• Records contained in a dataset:
-- Opening Marker --
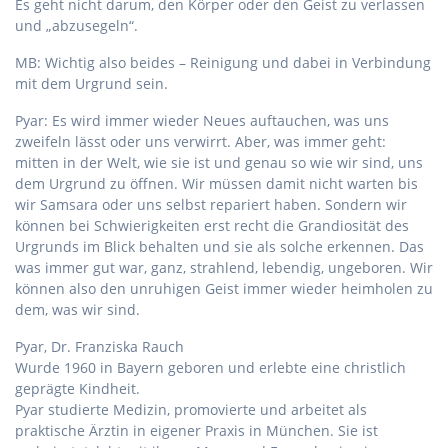
Es geht nicht darum, den Körper oder den Geist zu verlassen
und „abzusegeln“.
MB: Wichtig also beides – Reinigung und dabei in Verbindung
mit dem Urgrund sein.
Pyar: Es wird immer wieder Neues auftauchen, was uns
zweifeln lässt oder uns verwirrt. Aber, was immer geht:
mitten in der Welt, wie sie ist und genau so wie wir sind, uns
dem Urgrund zu öffnen. Wir müssen damit nicht warten bis
wir Samsara oder uns selbst repariert haben. Sondern wir
können bei Schwierigkeiten erst recht die Grandiosität des
Urgrunds im Blick behalten und sie als solche erkennen. Das
was immer gut war, ganz, strahlend, lebendig, ungeboren. Wir
können also den unruhigen Geist immer wieder heimholen zu
dem, was wir sind.
Pyar, Dr. Franziska Rauch
Wurde 1960 in Bayern geboren und erlebte eine christlich
geprägte Kindheit.
Pyar studierte Medizin, promovierte und arbeitet als
praktische Ärztin in eigener Praxis in München. Sie ist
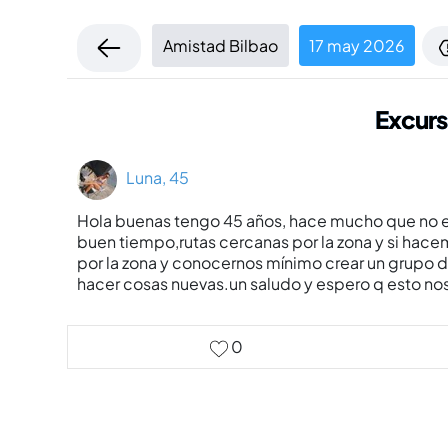
Amistad Bilbao
17 may 2026
Excurs
Luna, 45
Hola buenas tengo 45 años, hace mucho que no ent
buen tiempo,rutas cercanas por la zona y si hace
por la zona y conocernos mínimo crear un grupo de 
hacer cosas nuevas.un saludo y espero q esto no
0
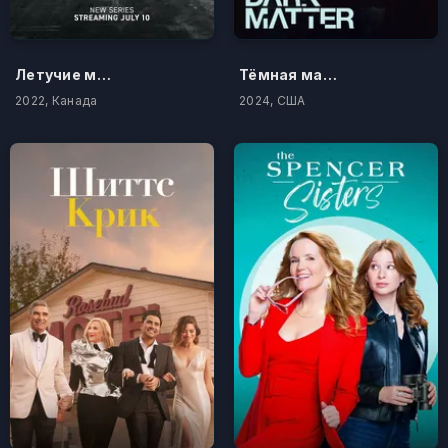
Летучие медики
Тёмная материя
2022, Канада
2024, США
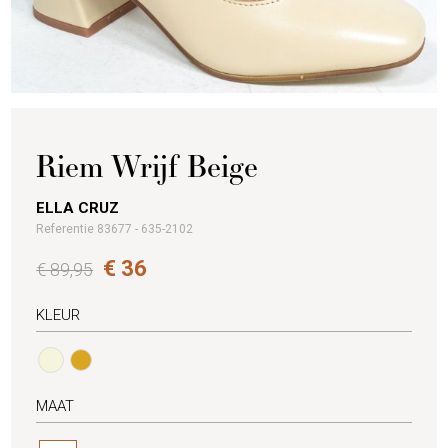
Riem Wrijf Beige
ELLA CRUZ
Referentie 83677 - 635-2102
€ 36
€ 89,95
KLEUR
MAAT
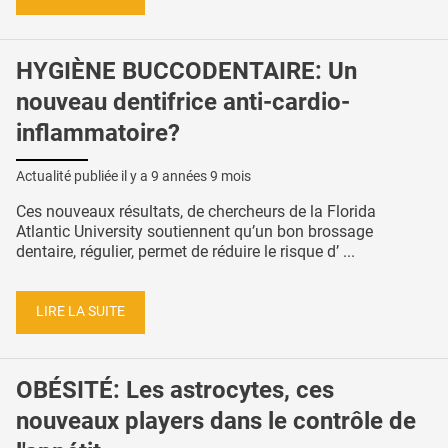
HYGIÈNE BUCCODENTAIRE: Un
nouveau dentifrice anti-cardio-
inflammatoire?
Actualité publiée il y a
9 années 9 mois
Ces nouveaux résultats, de chercheurs de la Florida
Atlantic University soutiennent qu’un bon brossage
dentaire, régulier, permet de réduire le risque d’ ...
LIRE LA SUITE
OBÉSITÉ: Les astrocytes, ces
nouveaux players dans le contrôle de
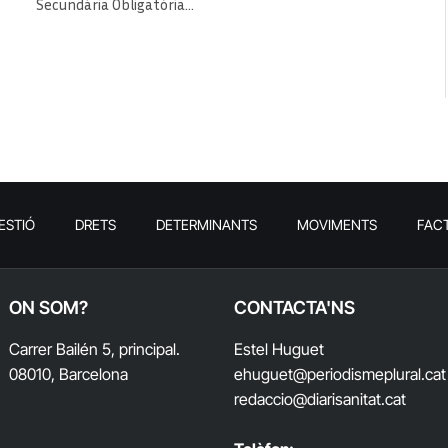
Secundària Obligatòria…
ESTIÓ
DRETS
DETERMINANTS
MOVIMENTS
FAC
ON SOM?
CONTACTA'NS
Carrer Bailén 5, principal.
Estel Huguet
08010, Barcelona
ehuguet
@periodismeplural.cat
redaccio@diarisanitat.cat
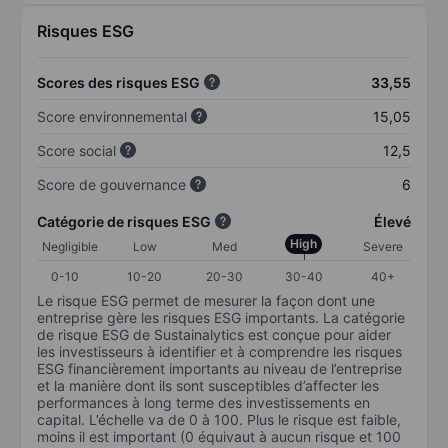
Risques ESG
Scores des risques ESG
33,55
Score environnemental
15,05
Score social
12,5
Score de gouvernance
6
Catégorie de risques ESG
Élevé
High
Negligible
Low
Med
Severe
0-10
10-20
20-30
30-40
40+
Le risque ESG permet de mesurer la façon dont une
entreprise gère les risques ESG importants. La catégorie
de risque ESG de Sustainalytics est conçue pour aider
les investisseurs à identifier et à comprendre les risques
ESG financièrement importants au niveau de l’entreprise
et la manière dont ils sont susceptibles d’affecter les
performances à long terme des investissements en
capital. L’échelle va de 0 à 100. Plus le risque est faible,
moins il est important (0 équivaut à aucun risque et 100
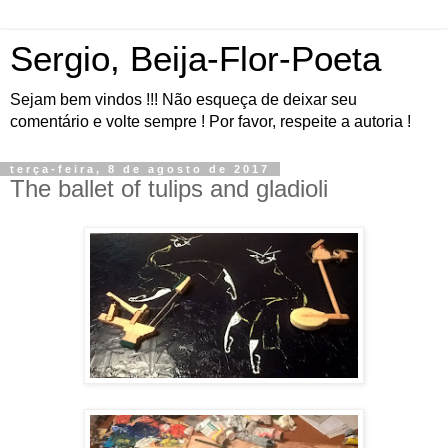
Sergio, Beija-Flor-Poeta
Sejam bem vindos !!! Não esqueça de deixar seu
comentário e volte sempre ! Por favor, respeite a autoria !
terça-feira, 8 de agosto de 2017
The ballet of tulips and gladioli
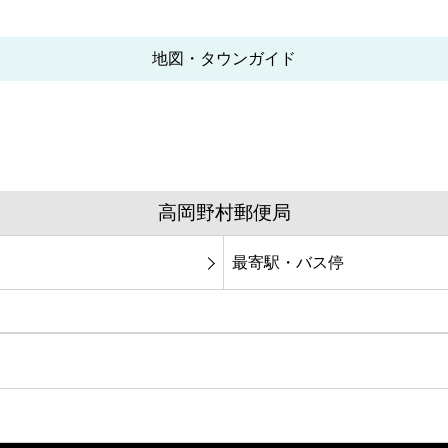
地図・タウンガイド
高岡野村郵便局
最寄駅・バス停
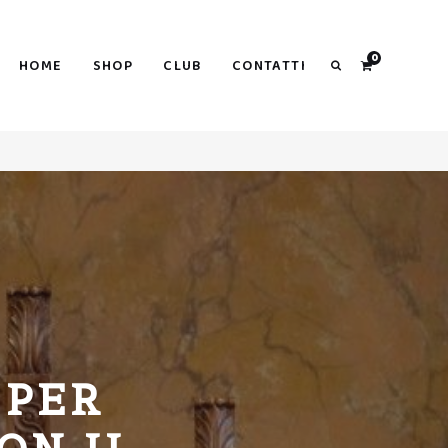
Search
0
HOME
SHOP
CLUB
CONTATTI
Search
 PER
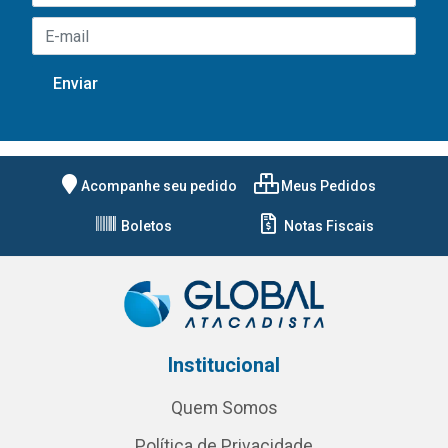
Acompanhe seu pedido
Meus Pedidos
Boletos
Notas Fiscais
Institucional
Quem Somos
Política de Privacidade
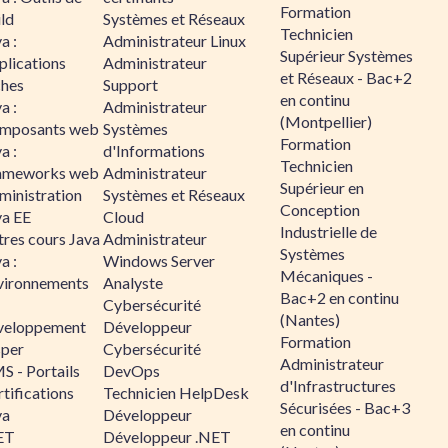
Formation
ld
Systèmes et Réseaux
Technicien
a :
Administrateur Linux
Supérieur Systèmes
plications
Administrateur
et Réseaux - Bac+2
ches
Support
en continu
a :
Administrateur
(Montpellier)
mposants web
Systèmes
Formation
a :
d'Informations
Technicien
ameworks web
Administrateur
Supérieur en
ministration
Systèmes et Réseaux
Conception
va EE
Cloud
Industrielle de
tres cours Java
Administrateur
Systèmes
a :
Windows Server
Mécaniques -
vironnements
Analyste
Bac+2 en continu
Cybersécurité
(Nantes)
veloppement
Développeur
Formation
sper
Cybersécurité
Administrateur
S - Portails
DevOps
d'Infrastructures
tifications
Technicien HelpDesk
Sécurisées - Bac+3
va
Développeur
en continu
ET
Développeur .NET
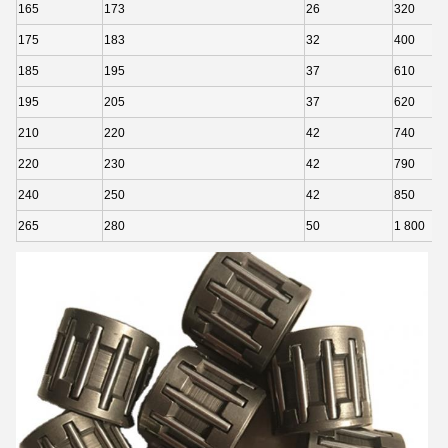
165
173
26
320
175
183
32
400
185
195
37
610
195
205
37
620
210
220
42
740
220
230
42
790
240
250
42
850
265
280
50
1 800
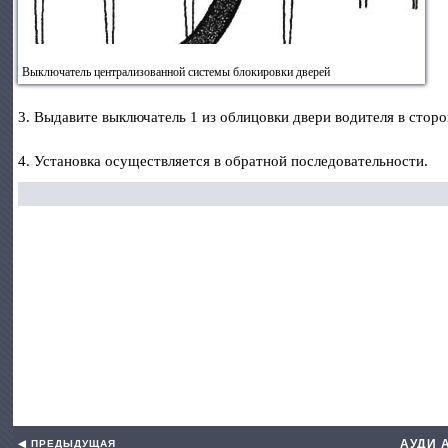
Выключатель централизованной системы блокировки дверей
3. Выдавите выключатель 1 из облицовки двери водителя в сторон
4. Установка осуществляется в обратной последовательности.
АУДИ 
◀ ПРЕДЫДУЩАЯ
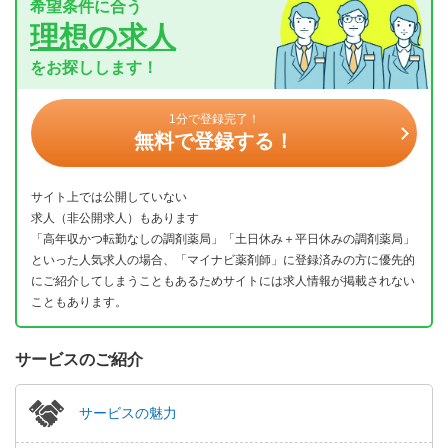
希望条件に合う
理想の求人
をお探しします！
1分で登録完了！
無料で登録する！
サイト上では公開していない
求人（非公開求人）もあります
「高年収かつ転勤なしの調剤薬局」「土日休み＋平日休みの調剤薬局」
といった人気求人の場合、「マイナビ薬剤師」に登録済みの方に優先的
にご紹介してしまうこともあるためサイトには求人情報が掲載されない
こともあります。
サービスのご紹介
サービスの魅力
-- Closing Marker --
• TASK PROMPT: If a line above includes the string "wieder", pick it out.

• EXERCISE ANSWER:
Pyar: Es wird immer wieder Neues auftauchen, was uns
können also den unruhigen Geist immer wieder heimholen zu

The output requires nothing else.